* Records to use
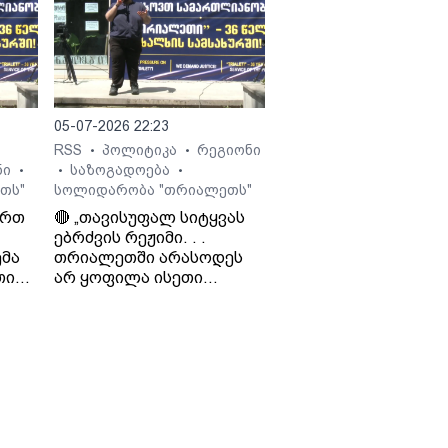
შესახებ.
 გია
05-07-2026 22:23
RSS
პოლიტიკა
რეგიონი
•
•
ნი
საზოგადოება
•
•
•
თს"
სოლიდარობა "თრიალეთს"
ართ
🔴 „თავისუფალ სიტყვას
ებრძვის რეჟიმი. . .
მა
თრიალეთში არასოდეს
თი
არ ყოფილა ისეთი
თ და
ნარატივები, რაც
რეჟიმისთვის იყო
ხელსაყრელი. . . რაც
დიო
რუსეთს არ აწყობს, ის არ
ო
აწყობს „ქართულ
ოცნებას“ - საბა
ბულისკერია. „კოალიცია
ცვლილებისთვის“.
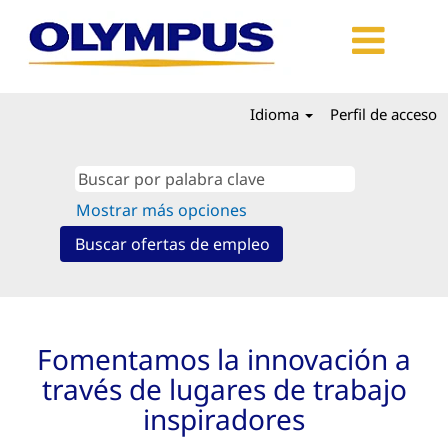
Idioma
Perfil de acceso
Mostrar más opciones
Fomentamos la innovación a
través de lugares de trabajo
inspiradores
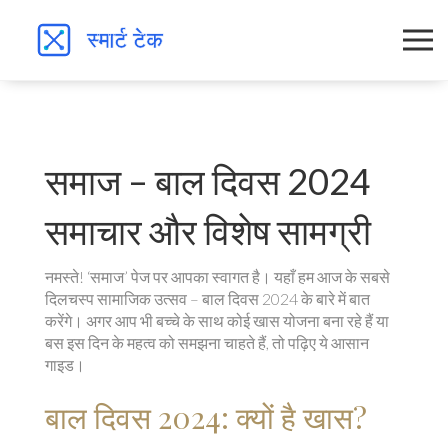
समाज – बाल दिवस 2024
समाचार और विशेष सामग्री
नमस्ते! ‘समाज’ पेज पर आपका स्वागत है। यहाँ हम आज के सबसे
दिलचस्प सामाजिक उत्सव – बाल दिवस 2024 के बारे में बात
करेंगे। अगर आप भी बच्चे के साथ कोई खास योजना बना रहे हैं या
बस इस दिन के महत्व को समझना चाहते हैं, तो पढ़िए ये आसान
गाइड।
बाल दिवस 2024: क्यों है खास?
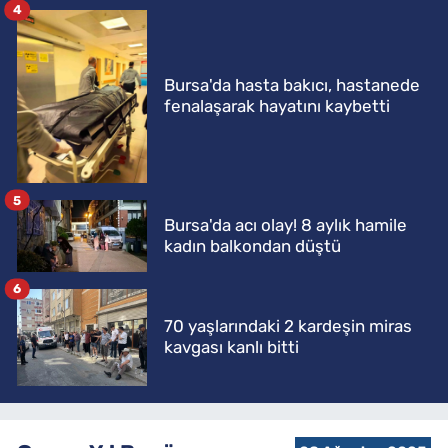
4
Bursa'da hasta bakıcı, hastanede
fenalaşarak hayatını kaybetti
5
Bursa'da acı olay! 8 aylık hamile
kadın balkondan düştü
6
70 yaşlarındaki 2 kardeşin miras
kavgası kanlı bitti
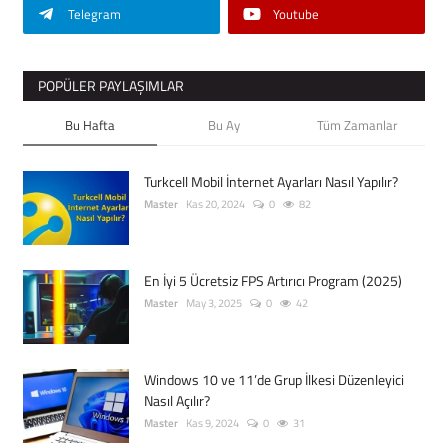
Telegram
Youtube
POPÜLER PAYLAŞIMLAR
Bu Hafta
Bu Ay
Tüm Zamanlar
Turkcell Mobil İnternet Ayarları Nasıl Yapılır?
Master
Kas 20, 2024
0
82
En İyi 5 Ücretsiz FPS Artırıcı Program (2025)
Master
May 3, 2025
0
42
Windows 10 ve 11’de Grup İlkesi Düzenleyici
Nasıl Açılır?
Master
Kas 9, 2024
0
31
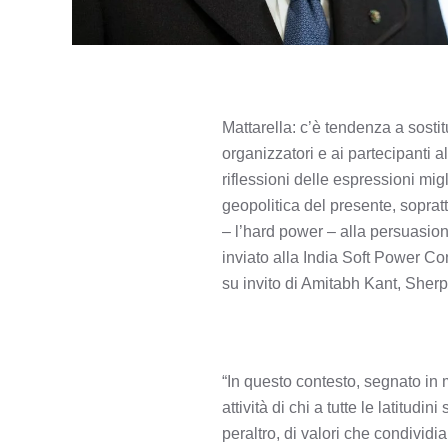
Mattarella: c’è tendenza a sosti
organizzatori e ai partecipanti 
riflessioni delle espressioni mig
geopolitica del presente, soprattu
– l’hard power – alla persuasion
inviato alla India Soft Power C
su invito di Amitabh Kant, Sher
“In questo contesto, segnato in m
attività di chi a tutte le latitud
peraltro, di valori che condivid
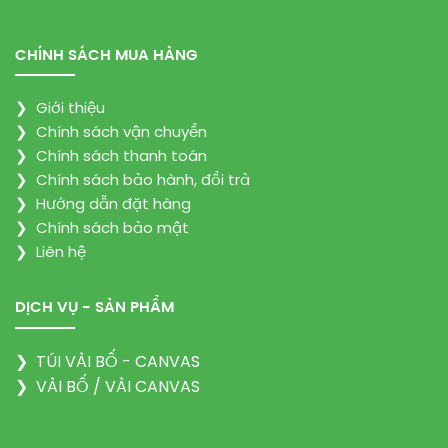
CHÍNH SÁCH MUA HÀNG
❯
Giới thiệu
❯
Chính sách vận chuyển
❯
Chính sách thanh toán
❯
Chính sách bảo hành, đổi trả
❯
Hướng dẫn đặt hàng
❯
Chính sách bảo mật
❯
Liên hệ
DỊCH VỤ - SẢN PHẨM
❯
TÚI VẢI BỐ - CANVAS
❯
VẢI BỐ / VẢI CANVAS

* Exercise
Here the records must be restated exactly, minus any images.

* Exercise response
შესახებ.
 გია
05-07-2026 22:23
RSS
პოლიტიკა
რეგიონი
•
•
ნი
საზოგადოება
•
•
•
თს"
სოლიდარობა "თრიალეთს"
ართ
🔴 „თავისუფალ სიტყვას
ებრძვის რეჟიმი. . .
მა
თრიალეთში არასოდეს
თი
არ ყოფილა ისეთი
თ და
ნარატივები, რაც
რეჟიმისთვის იყო
ხელსაყრელი. . . რაც
დიო
რუსეთს არ აწყობს, ის არ
ო
აწყობს „ქართულ
ოცნებას“ - საბა
ბულისკერია. „კოალიცია
ცვლილებისთვის“.
Idioma
Perfil de acceso
Mostrar más opciones
Fomentamos la innovación a
través de lugares de trabajo
inspiradores
समाज – बाल दिवस 2024
समाचार और विशेष सामग्री
नमस्ते! ‘समाज’ पेज पर आपका स्वागत है। यहाँ हम आज के सबसे
दिलचस्प सामाजिक उत्सव – बाल दिवस 2024 के बारे में बात
करेंगे। अगर आप भी बच्चे के साथ कोई खास योजना बना रहे हैं या
बस इस दिन के महत्व को समझना चाहते हैं, तो पढ़िए ये आसान
गाइड।
बाल दिवस 2024: क्यों है खास?
4
Bursa'da hasta bakıcı, hastanede
fenalaşarak hayatını kaybetti
5
Bursa'da acı olay! 8 aylık hamile
kadın balkondan düştü
6
70 yaşlarındaki 2 kardeşin miras
kavgası kanlı bitti
Telegram
Youtube
POPÜLER PAYLAŞIMLAR
Bu Hafta
Bu Ay
Tüm Zamanlar
Turkcell Mobil İnternet Ayarları Nasıl Yapılır?
Master
Kas 20, 2024
0
82
En İyi 5 Ücretsiz FPS Artırıcı Program (2025)
Master
May 3, 2025
0
42
Windows 10 ve 11’de Grup İlkesi Düzenleyici
Nasıl Açılır?
Master
Kas 9, 2024
0
31
Mattarella: c’è tendenza a sosti
organizzatori e ai partecipanti 
riflessioni delle espressioni mig
geopolitica del presente, soprattu
– l’hard power – alla persuasion
inviato alla India Soft Power C
su invito di Amitabh Kant, Sher
“In questo contesto, segnato in m
attività di chi a tutte le latitud
peraltro, di valori che condivid
CHÍNH SÁCH MUA HÀNG
❯
Giới thiệu
❯
Chính sách vận chuyển
❯
Chính sách thanh toán
❯
Chính sách bảo hành, đổi trả
❯
Hướng dẫn đặt hàng
❯
Chính sách bảo mật
❯
Liên hệ
DỊCH VỤ - SẢN PHẨM
❯
TÚI VẢI BỐ - CANVAS
❯
VẢI BỐ / VẢI CANVAS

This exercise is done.